--and it's a holiday two-fer! Two easy-peasy holiday treats.
Let's start with the cranberry slush.
That's it. Four whole ingredients. That you dump into a freezer-friendly container and freeze.
Specifics soon, but first, a Knit Think holiday memory. See that apricot brandy? That stuff is potent--it's 35% alcohol. The first year I made this slush, my father went wild. He rarely drinks alcohol, but he loves cranberry juice. I was watching him chug this stuff, and I kept saying, "Dad, slow down. Dad, that's really strong stuff in there. Dad, you don't drink much. Dad, you really need to slow down."
Did my father listen to me? Of course not. Did he get bombed out of his skull? Why, yes. Later that evening, we were going to drive out and see some Christmas lights (no, we had no plans to let him drive). Our house has a mudroom with a boot bench that opens to store, well, boots. The top was slightly open. My dad reached down, tucked his fingers around the edge of the top, then sat on it, slamming his fingers right into the bench. He still had marks two days later.
My brother pulled me aside and said, "I'm worried about Dad. Do you think there's something wrong with him?"
To which I replied, "Nothing that a good night's sleep and some aspirin and Alka-Seltzer won't fix."
It can't be said that my father doesn't learn from his mistakes. Now he carefully sips his one glass of slush and doesn't ask for seconds.
Like I said, this is about as easy as it gets:
Cranberry Slush
1 48-ounce jar cranapple juice
1 quart 7-Up
1 12-ounce can of frozen lemonade concentrate
1 bottle (fifth) apricot brandy
Combine all ingredients and freeze for 3 days, stirring every 12 hours. Yes--it's called cranberry slush, people, not cranberry slab o' ice. Stir every 12 hours. This is what it looks like:
Pretty!
OK, on to number 2. The Knit Think children are terribly deprived because Mommy just doesn't like to bake. That's a serious hindrance this time of year. But I do have one cookie recipe that's so easy even I can do it.

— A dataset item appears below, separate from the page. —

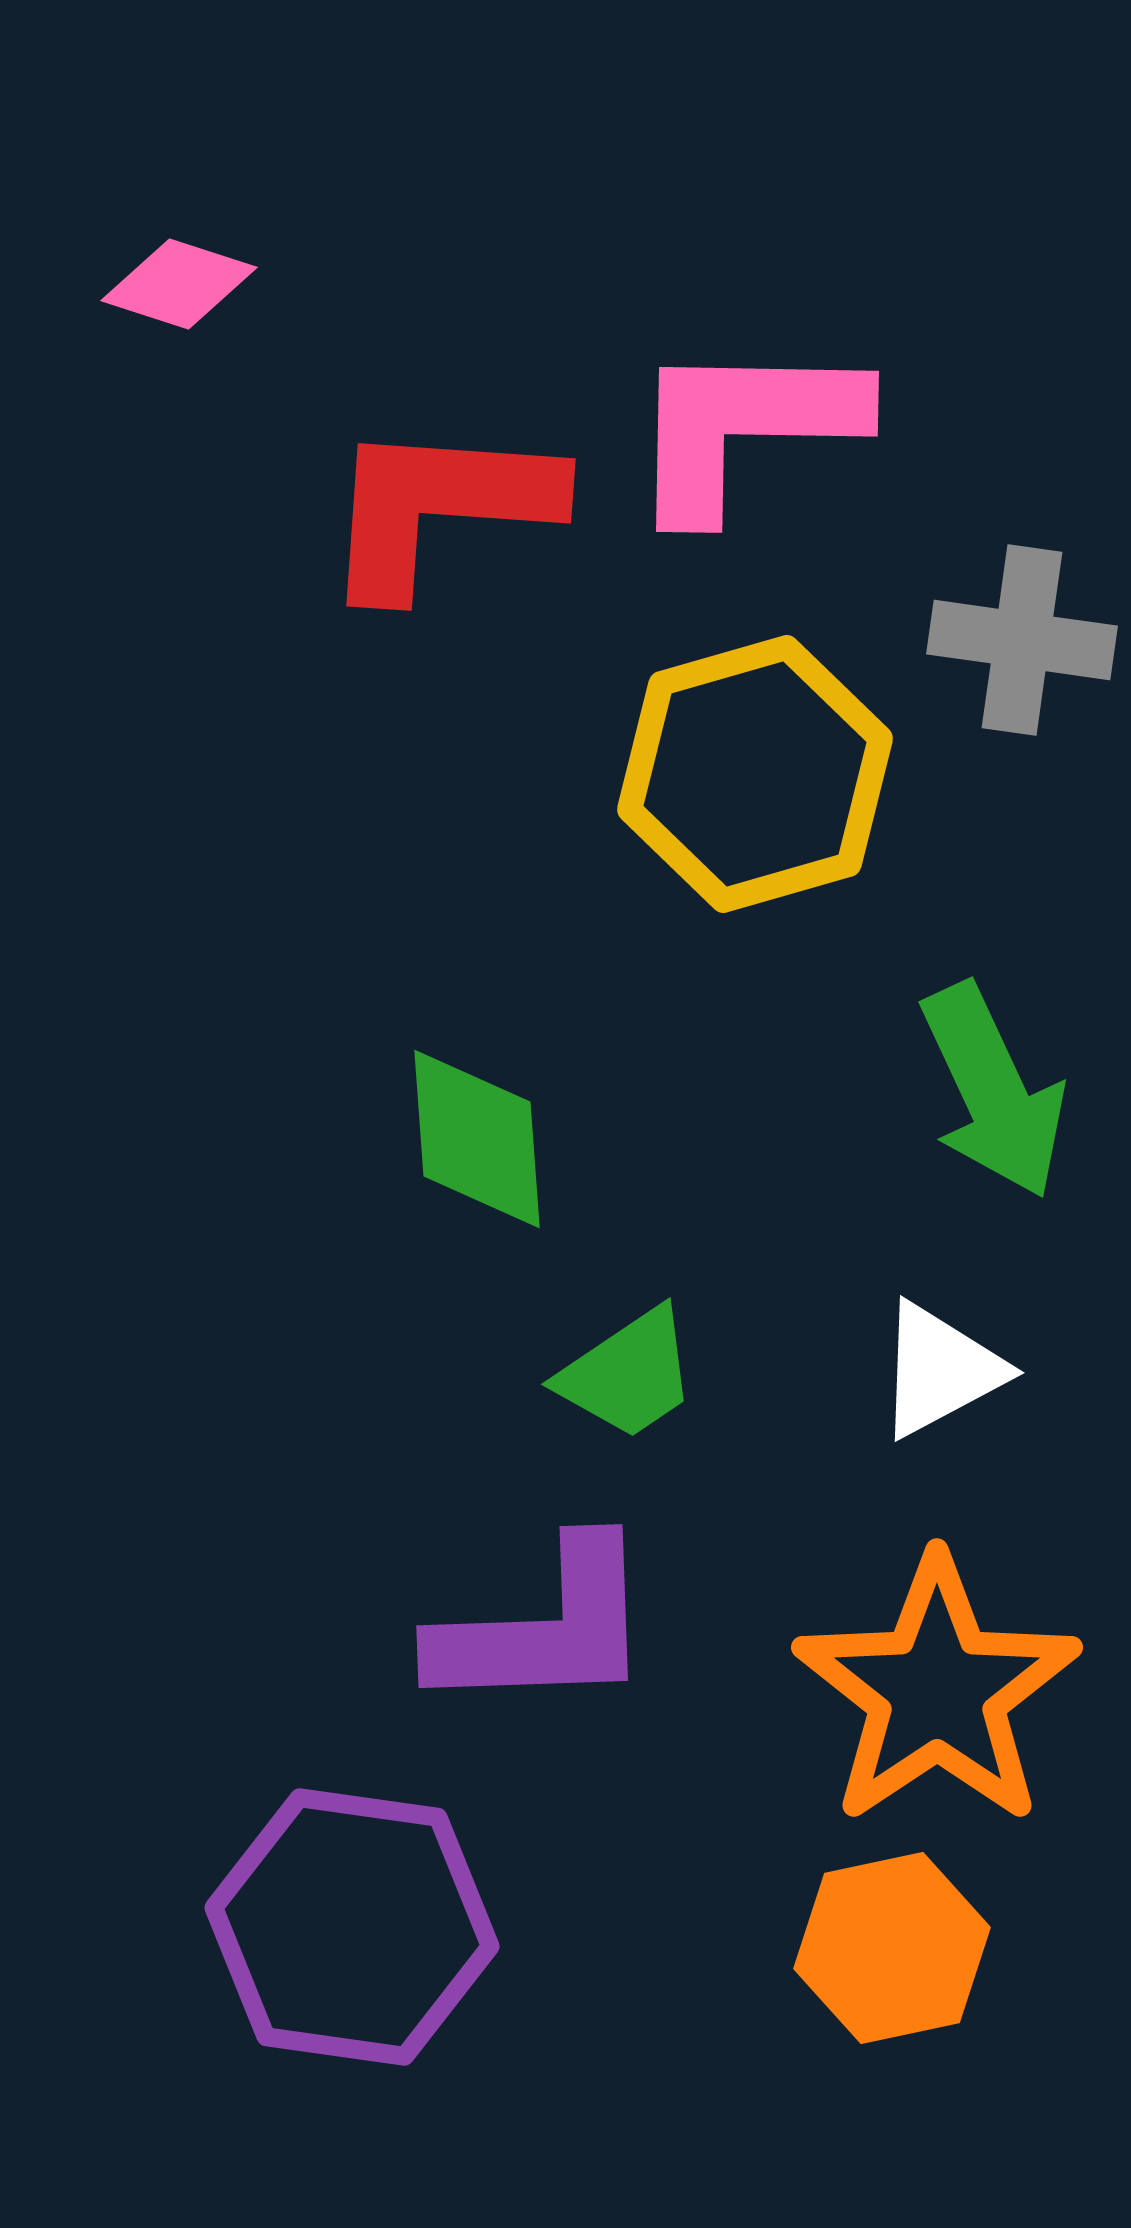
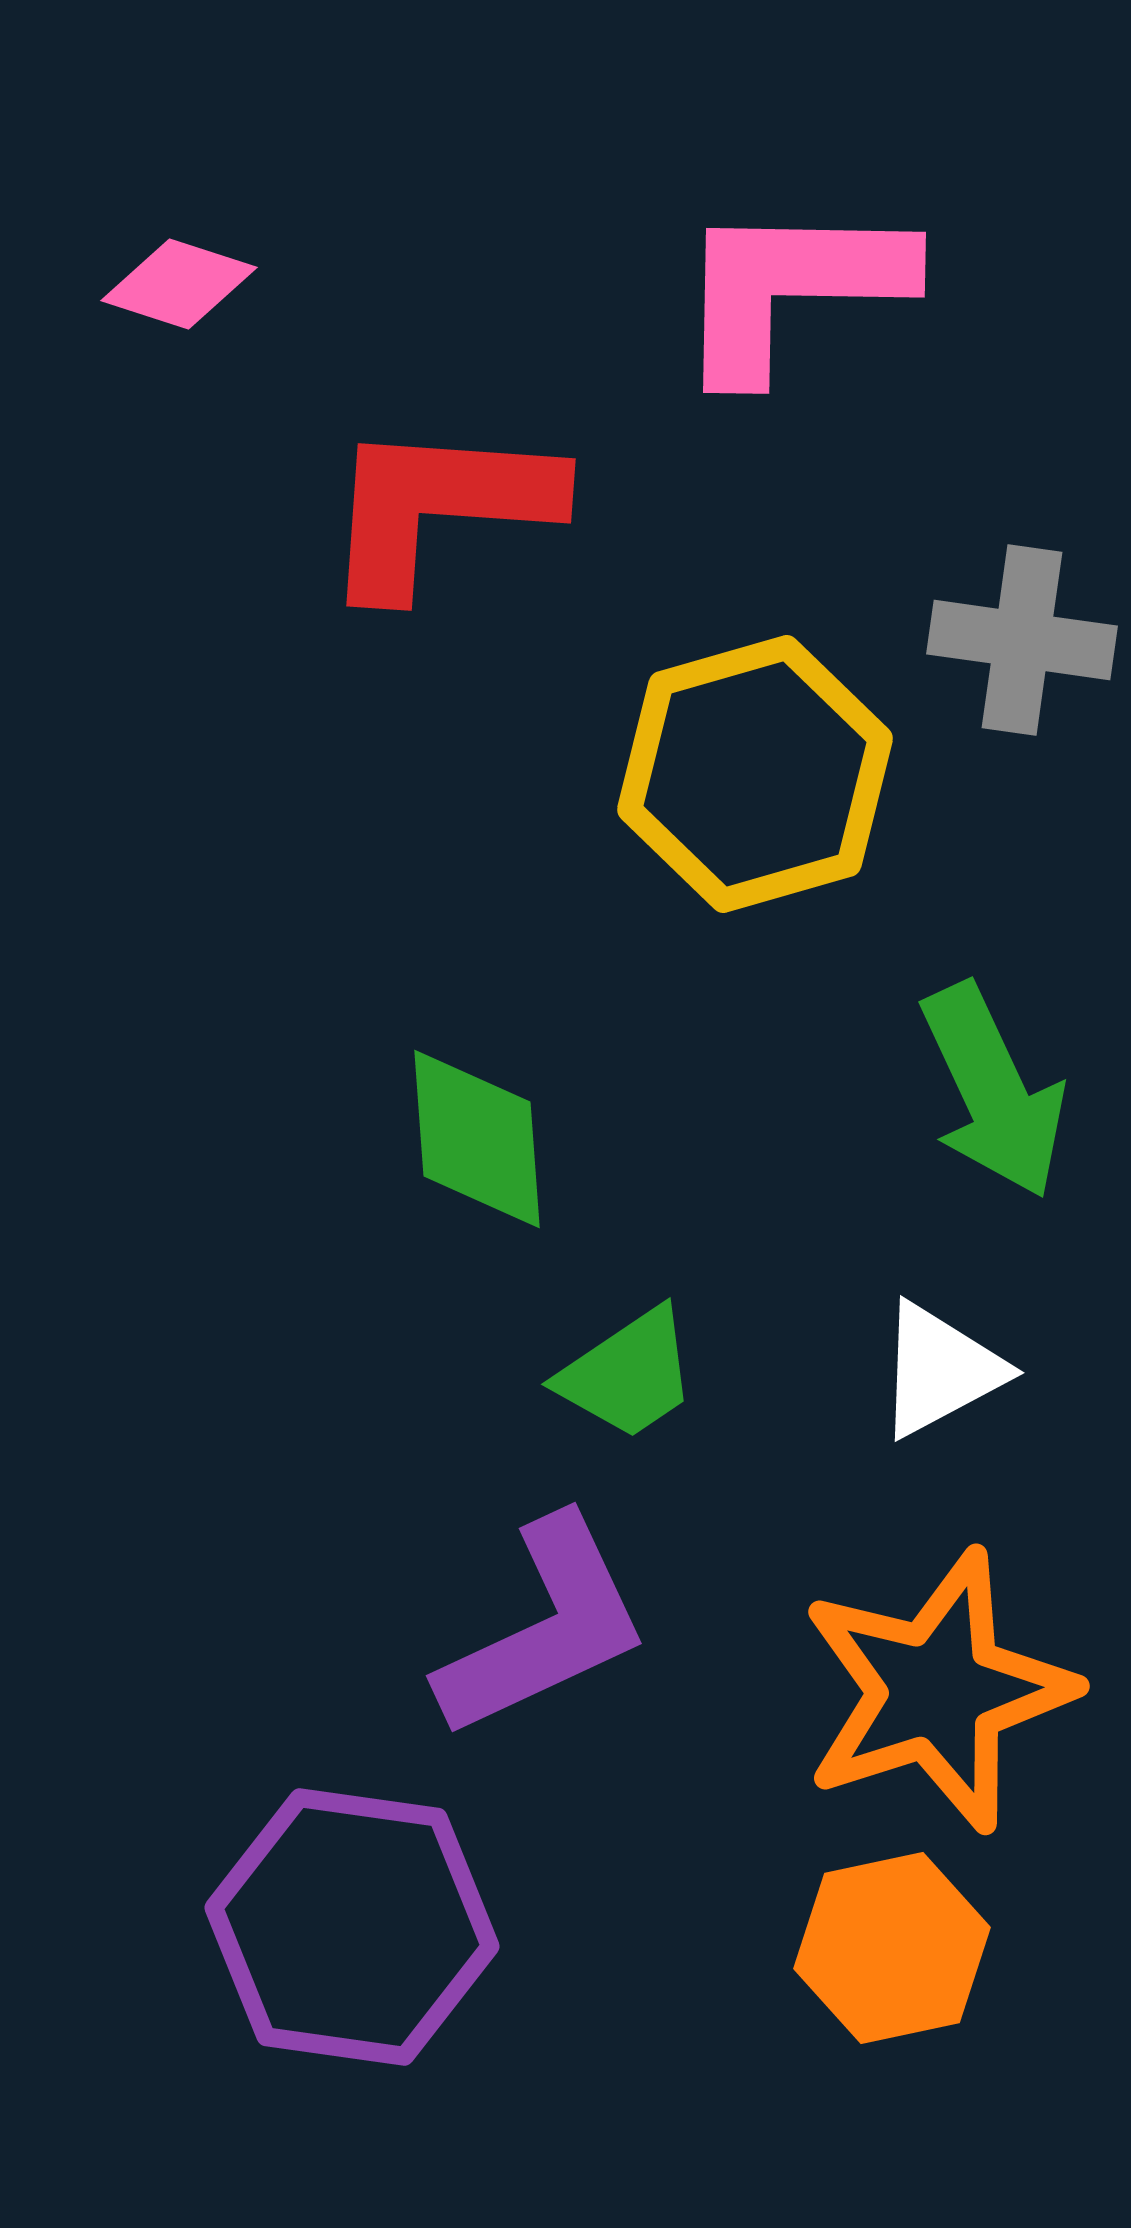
pink L-shape: moved 47 px right, 139 px up
purple L-shape: rotated 23 degrees counterclockwise
orange star: rotated 16 degrees clockwise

Again, not so much with the long ingredient list. And one of these ingredients is food coloring, which really doesn't count.
First you beat some egg whites until they're stiff, then add sugar and food coloring. Once those are blended, gently fold in the mint chocolate chips (an ingredient that only seems to be available this time of year).

I used my pretty winter spatula that I got on clearance after Christmas last year from Sur la Table.
Here's what it looks like, all mixed together and ready to bake.
These have to be made the night before, as you'll see in the recipe instructions.
Mint Meringues
2 egg whites
1/2 cup sugar
Red or green food coloring
1 six-ounce package mint chocolate chips
Preheat oven to 400F. Whip egg whites until stiff, about 2 minutes. Slowly beat in sugar on lowest speed, then add food coloring to your preference. Gently stir in chips and spoon onto greased cookie sheets. Put the sheets in the oven, then turn the oven off, and leave cookies in oven overnight. Yields approximately 2 1/2 dozen cookies.
They're odd little cookies--the texture is a bit like styrofoam, but the barely-melted chocolate chips and the mint flavor redeem the texture. They're pretty tasty. And easy. And do-ahead. All of my favorite things.